Prosecutors seek more than 7 years for Iowan who assaulted officer during Capitol riot

A Dallas County man who allegedly tried to take a police officer’s gun during the Jan. 6, 2021, attack on the U.S. Capitol could face one of the longest sentences yet delivered to any Capitol riot defendant.

Prosecutors in a filing this week are recommending that Kyle Young, 38, of Redfield, be ordered to serve 86 months — more than seven years — when he is sentenced on Sept. 27 in Washington, D.C. Young pleaded guilty in May to a single charge of assaulting, resisting or impeding a police officer.

If the judge accepts the recommendation, he would go to prison for longer than all but a handful of other rioters so far. A former Marine and New York police officer who attacked police with a flagpole were sentenced earlier this month to 10 years in prison, while a Virginia police officer was sentenced to 87 months — one month more than Young.

Kyle Young, 38, of Redfield was arrested in April 2021 after prosecutors identified him as a member of a mob that dragged D.C. Metropolitan Police officer Michael Fanone into the crowd on the Capitol terrace during the riot. Fanone was beaten and shocked with a stun gun and suffered a heart attack as a result of the assault.

Young pleaded guilty in May to a single charge of assaulting, resisting or impeding a police officer.  

“Young’s protracted and repeated assaults against numerous police officers inside and directly outside the (lower west terrace) tunnel mark him as one of the most violent rioters who attacked the Capitol on Jan. 6,” the prosecutors said in their memorandum.

Violent assault or ‘briefly made contact’?

Young’s attorney characterizes his role in the attack differently, saying in court filings that Young “briefly made contact with the wrist of a member of law enforcement” in the “unruly” crowd. The defense is requesting a below-guideline sentence of no more than two years for Young.
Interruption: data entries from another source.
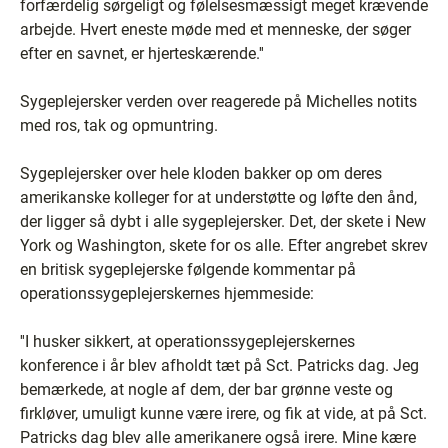
forfærdelig sørgeligt og følelsesmæssigt meget krævende
arbejde. Hvert eneste møde med et menneske, der søger
efter en savnet, er hjerteskærende.''
Sygeplejersker verden over reagerede på Michelles notits
med ros, tak og opmuntring.
Sygeplejersker over hele kloden bakker op om deres
amerikanske kolleger for at understøtte og løfte den ånd,
der ligger så dybt i alle sygeplejersker. Det, der skete i New
York og Washington, skete for os alle. Efter angrebet skrev
en britisk sygeplejerske følgende kommentar på
operationssygeplejerskernes hjemmeside:
''I husker sikkert, at operationssygeplejerskernes
konference i år blev afholdt tæt på Sct. Patricks dag. Jeg
bemærkede, at nogle af dem, der bar grønne veste og
firkløver, umuligt kunne være irere, og fik at vide, at på Sct.
Patricks dag blev alle amerikanere også irere. Mine kære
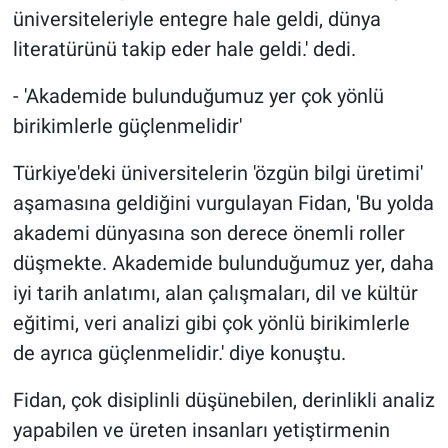
üniversiteleriyle entegre hale geldi, dünya
literatürünü takip eder hale geldi.' dedi.
- 'Akademide bulunduğumuz yer çok yönlü
birikimlerle güçlenmelidir'
Türkiye'deki üniversitelerin 'özgün bilgi üretimi'
aşamasına geldiğini vurgulayan Fidan, 'Bu yolda
akademi dünyasına son derece önemli roller
düşmekte. Akademide bulunduğumuz yer, daha
iyi tarih anlatımı, alan çalışmaları, dil ve kültür
eğitimi, veri analizi gibi çok yönlü birikimlerle
de ayrıca güçlenmelidir.' diye konuştu.
Fidan, çok disiplinli düşünebilen, derinlikli analiz
yapabilen ve üreten insanları yetiştirmenin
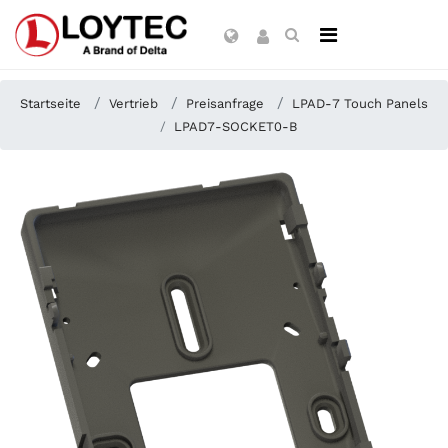
Startseite
Vertrieb
Preisanfrage
LPAD-7 Touch Panels
LPAD7-SOCKET0-B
Previously: First Iowan sentenced in January 6 riot at US Capitol gets 30 days in prison; son sentenced to four months

“While his action alone did not injure the officer, Mr. Young is aware and troubled by the fact that his action was contemporaneous with others who did inflict greater harm on the officer,” attorney Samuel Moore wrote. “Mr. Young lives with deep regret that he was there that day, let alone in contact with this officer.”
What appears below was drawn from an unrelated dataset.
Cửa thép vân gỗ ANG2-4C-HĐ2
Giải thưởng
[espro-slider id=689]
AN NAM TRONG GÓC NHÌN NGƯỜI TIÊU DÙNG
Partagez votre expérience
Young accused of multiple attacks on police

Fanone, who has since testified before Congress and given media interviews about his experience, told investigators that a rioter later identified as Young tried to take his service weapon out of its holster, shouting “Kill him with his own gun!” The charge to which Young pled guilty specified only that he grabbed and held Fanone’s wrist in the melee, and Monday’s filing does not repeat the claim that it was Young personally who tried to grab Fanone’s weapon. 

“Young’s restraint of Officer Fanone prevented the officer from protecting his service weapon at a time when the officer’s life was in danger” and enabled another rioter to steal Fanone’s badge and radio, according to the new filing.
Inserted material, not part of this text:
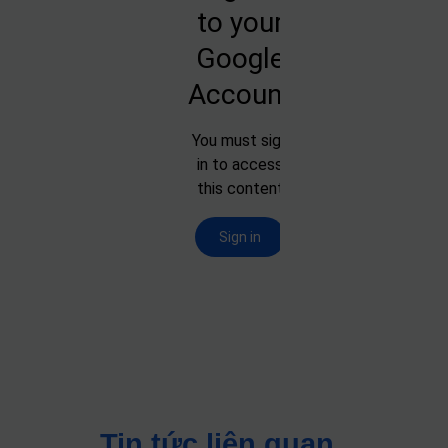
Tin tức liên quan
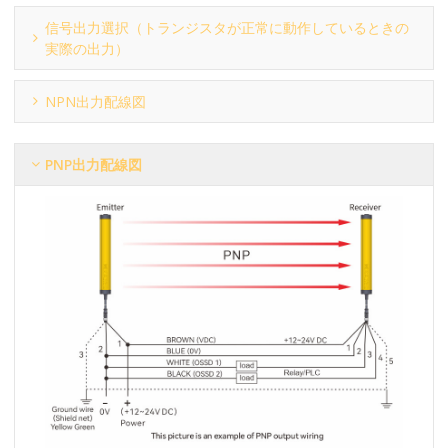
信号出力選択（トランジスタが正常に動作しているときの
実際の出力）
NPN出力配線図
PNP出力配線図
Prosecutors also describe a range of other misconduct by Young during the pitched, hand-to-hand fighting that took place on the terrace. It was Young, they said, who provided another rioter a Taser and instructions how to use it. The rioter later shocked Fanone repeatedly in the back of the neck, prosecutors said.

They also charge that Young used a strobe light to try to blind officers; threw a heavy speaker toward a police line, injuring another rioter; and jabbed a line of officers using riot shields with a pole. After assaulting Fanone, prosecutors say, Young joined in the assault on another officer who had been temporarily blinded with bear spray.